• _EXERCISE REQUIREMENTS_:
Could you return every line of the records below that contains the word "Muzeum"?
(ENTRIES PROVIDED)
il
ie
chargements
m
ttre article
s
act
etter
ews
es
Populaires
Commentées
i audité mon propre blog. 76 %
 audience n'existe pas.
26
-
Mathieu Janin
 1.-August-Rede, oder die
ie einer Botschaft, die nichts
(End ENTRIES PROVIDED)
(ENTRIES PROVIDED)
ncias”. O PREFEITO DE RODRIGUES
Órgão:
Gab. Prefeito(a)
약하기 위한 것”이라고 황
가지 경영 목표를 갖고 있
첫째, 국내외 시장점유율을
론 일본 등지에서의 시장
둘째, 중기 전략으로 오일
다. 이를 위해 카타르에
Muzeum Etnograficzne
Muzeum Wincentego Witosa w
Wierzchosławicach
(End ENTRIES PROVIDED)
(ENTRIES PROVIDED)
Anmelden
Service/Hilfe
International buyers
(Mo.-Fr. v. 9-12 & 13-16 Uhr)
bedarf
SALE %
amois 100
(End ENTRIES PROVIDED)
• _COMPLETED TASK_:
Muzeum Etnograficzne
Muzeum Wincentego Witosa w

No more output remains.